Mushkin: It all depends on what the competition does. If you look at Houston, H-E-B, Kroger and Wal-Mart are all priced within 3% or 4% of each other. Houston is doing fine, and the effect of price increases on the economy is different. But it's hard to be the low-price leader when you're not the low-price leader. It's almost impossible. Therein lies Wal-Mart's challenge, but it might be a challenge for the industry.

Adler: I think Wal-Mart is stuck in a box — a very small box — and it's made of iron, which makes it hard to get out.

Cerankosky: What makes the elasticity calculation more difficult is, what's the economy going to do, given that people are trading down?

Wolf: I agree with John on Dunnhumby. It has a lot of economists and math wizards, and clearly it's probably noticing what's going on with the economy and any potential effect on elasticity, even if it is history-sensitive. Kroger is investing efficiently, and it deserves a lot of credit for it. It's one of the things that makes Kroger an interesting stock.

Wiltamuth: I think something that's going to be interesting to watch with Wal-Mart over the next few years is, what is it doing with small stores? It has decided that returns at Walmart Market — the former Neighborhood Market — are equal to the returns of a supercenter, and now it's testing the 15,000-square-foot Walmart Express.

To open enough Walmart Markets to really move the dial, it would have to do 150 to 200 stores a year to get to a penny a share of earnings impact. So it doesn't seem like the plan is to move the dial. But Wal-Mart is interested in getting these out there, which will put competition from Wal-Mart a little more in the backyard of conventional grocers.

Cerankosky: I think the reason Wal-Mart got the returns up at the Neighborhood Markets is because it raised the price of consumables enough, so instead of having higher consumable prices at the Neighborhood Market and lower ones at the supercenters, it has them both at the same higher level, so now the math works without the merchandise subsidy.

Wiltamuth: I think Wal-Mart has also been experimenting with its labor cost model, and it's learned from its international markets where it has some of these smaller stores that it can have a more flexible labor model.

Wolf: I think the smaller Wal-Mart store is definitely the big risk for the industry, even more than pricing. I've heard that in the Seattle area Wal-Mart was trying to get approval for a 200,000-square-foot parcel and the locals said no, so now it's going in with a 40,000-square-foot store and the locals are very comfortable with that. That's going to be a productive store. And if Wal-Mart opens 200 of those a year …

Cerankosky: The problem with counting on that store format to make a big impact on the conventional guys is that Wal-Mart will still be very weak in perishables.

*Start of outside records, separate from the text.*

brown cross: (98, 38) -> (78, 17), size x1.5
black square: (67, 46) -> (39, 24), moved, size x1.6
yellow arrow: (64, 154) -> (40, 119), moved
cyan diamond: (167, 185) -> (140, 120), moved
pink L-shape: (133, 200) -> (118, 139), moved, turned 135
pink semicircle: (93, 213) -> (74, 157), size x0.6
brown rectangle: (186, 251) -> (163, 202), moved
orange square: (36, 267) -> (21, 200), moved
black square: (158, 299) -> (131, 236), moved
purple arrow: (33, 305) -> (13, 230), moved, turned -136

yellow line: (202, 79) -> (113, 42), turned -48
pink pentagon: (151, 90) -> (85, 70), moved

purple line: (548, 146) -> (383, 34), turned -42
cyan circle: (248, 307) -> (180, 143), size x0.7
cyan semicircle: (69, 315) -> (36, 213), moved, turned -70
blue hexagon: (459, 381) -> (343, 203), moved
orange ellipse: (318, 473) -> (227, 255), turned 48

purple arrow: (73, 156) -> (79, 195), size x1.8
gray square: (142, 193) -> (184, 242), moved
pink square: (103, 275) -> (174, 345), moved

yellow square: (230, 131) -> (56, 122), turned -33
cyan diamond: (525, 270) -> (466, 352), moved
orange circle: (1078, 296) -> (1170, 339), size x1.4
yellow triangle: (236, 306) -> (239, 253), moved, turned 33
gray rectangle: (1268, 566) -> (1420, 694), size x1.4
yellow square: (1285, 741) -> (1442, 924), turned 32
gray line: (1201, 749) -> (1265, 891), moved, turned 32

Adler: Wal-Mart did well with supercenters because they were really differentiated, especially on price. Now those stores don't have the best price image, nor the in-store specials, nor the kinds of bells and whistles you find at a Kroger. It's usually very hard to enter a new market with a conventional format where one conventional chain is already dominant, and I think that's going to be challenging for Walmart Markets. I think real estate is going to be a huge challenge as well.

What about acquisitions? Do you think Wal-Mart would ever buy the Great Atlantic and Pacific Tea Co.?

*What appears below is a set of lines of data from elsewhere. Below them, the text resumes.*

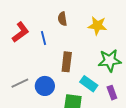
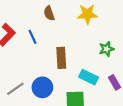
green star: (110, 61) -> (107, 49), size x0.6

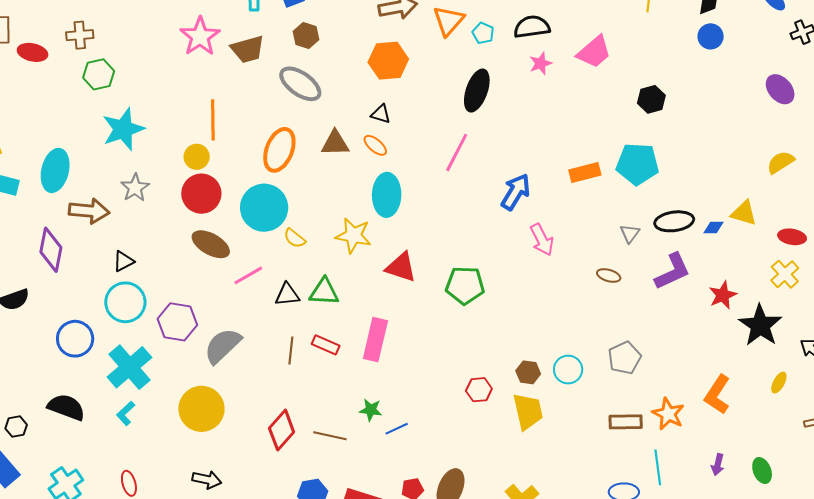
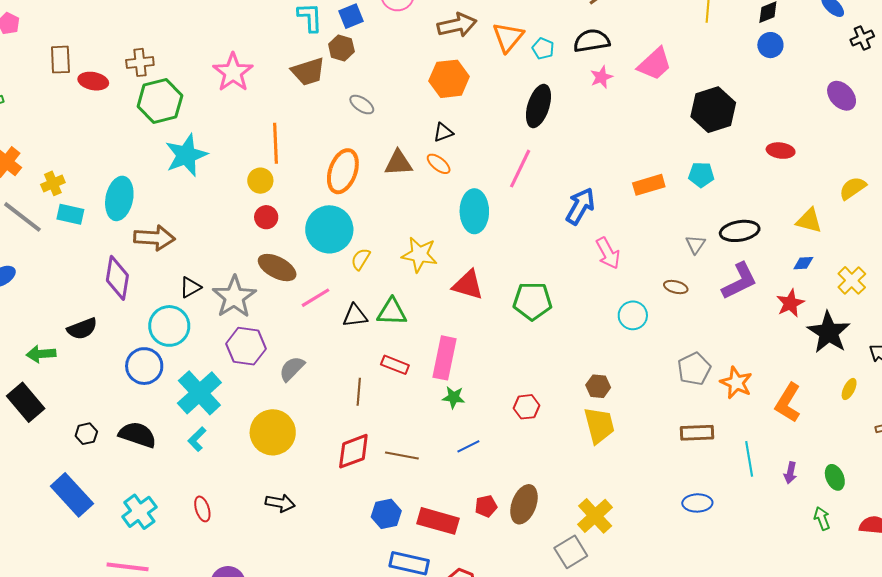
brown hexagon: (306, 35) -> (341, 48), moved
pink star: (200, 36) -> (233, 72), moved
green hexagon: (99, 74) -> (160, 101), size x1.4
gray ellipse: (300, 84) -> (362, 105), size x0.6
black hexagon: (651, 99) -> (713, 110), size x1.6
black triangle: (381, 114) -> (443, 132), turned -35
yellow semicircle: (781, 162) -> (853, 188), moved
cyan pentagon: (637, 164) -> (701, 175), size x0.6
gray star: (135, 188) -> (234, 297), moved, size x1.5
red circle: (201, 194) -> (266, 217), size x0.6
cyan ellipse: (387, 195) -> (474, 211), moved
blue diamond: (714, 228) -> (803, 263), moved
red ellipse: (792, 237) -> (781, 151), moved
yellow semicircle: (295, 238) -> (361, 259), turned 85
cyan circle: (125, 302) -> (169, 326), moved
gray semicircle: (223, 346) -> (292, 369), size x0.7
brown line: (291, 351) -> (359, 392), moved
cyan circle: (568, 370) -> (633, 315), moved
red hexagon: (479, 390) -> (526, 407), moved
green star: (371, 410) -> (454, 397), moved
orange star: (668, 414) -> (736, 383), moved
black hexagon: (16, 427) -> (86, 434), moved
red diamond: (282, 430) -> (353, 451), turned 30
cyan line: (658, 467) -> (749, 459), moved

Wiltamuth: I think Wal-Mart wants to avoid anti-trust review, so I think it will continue to grow organically.

Cerankosky: And it doesn't want a union.

Heinbockel: I'd be surprised if it took anything unionized. Even if it was a very loose sweetheart contract. I think that's a non-starter.

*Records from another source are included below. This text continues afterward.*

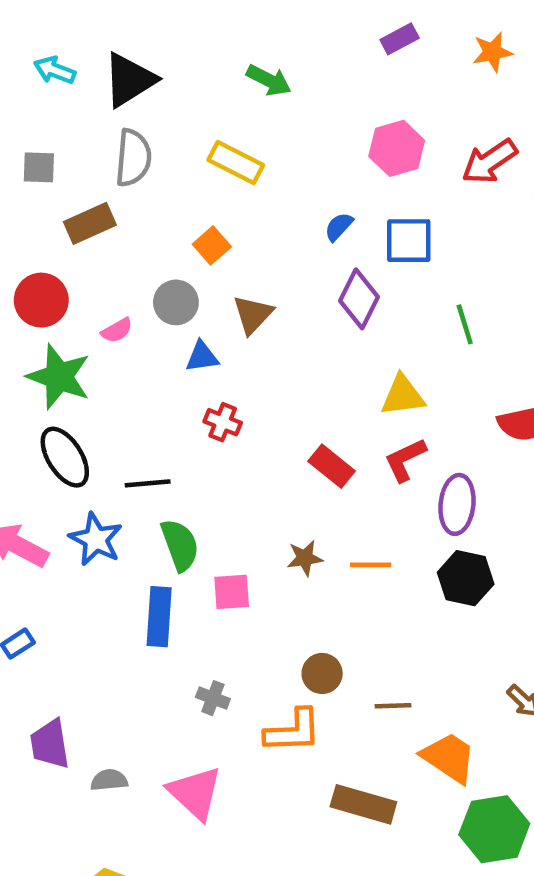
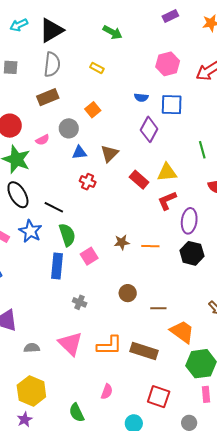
cyan arrow: (55, 70) -> (19, 25), turned -48
yellow rectangle: (236, 163) -> (97, 68), size x0.6
brown rectangle: (90, 223) -> (48, 97), moved
blue semicircle: (339, 227) -> (141, 97), turned -128
orange square: (212, 245) -> (93, 110), moved
brown triangle: (253, 315) -> (109, 154), moved
green line: (465, 324) -> (202, 150), moved
red rectangle: (332, 466) -> (139, 180), moved
black line: (148, 483) -> (54, 207), turned 30
pink square: (232, 592) -> (89, 256), turned -30
orange L-shape: (293, 731) -> (109, 346), moved
gray semicircle: (109, 780) -> (32, 348), moved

Wiltamuth: That's the beauty of the small stores — you can get into all sorts of areas, including the New York metro area — and at 15,000 to 40,000 square feet, there are plenty of opportunities out there.

Adler: But is Wal-Mart going to open 200 of those a year?

Wolf: It was doing 300 supercenters a year, so why not 200 smaller ones?

Adler: That was a long time ago, and it was different geography.

Wiltamuth: Drug stores aren't growing like they used to, so there are sites out there that are available.

Adler: It's not so much the size of the box — it's the parking. You're not going to take a drug store pad and put a 40,000-square-foot Wal-Mart there.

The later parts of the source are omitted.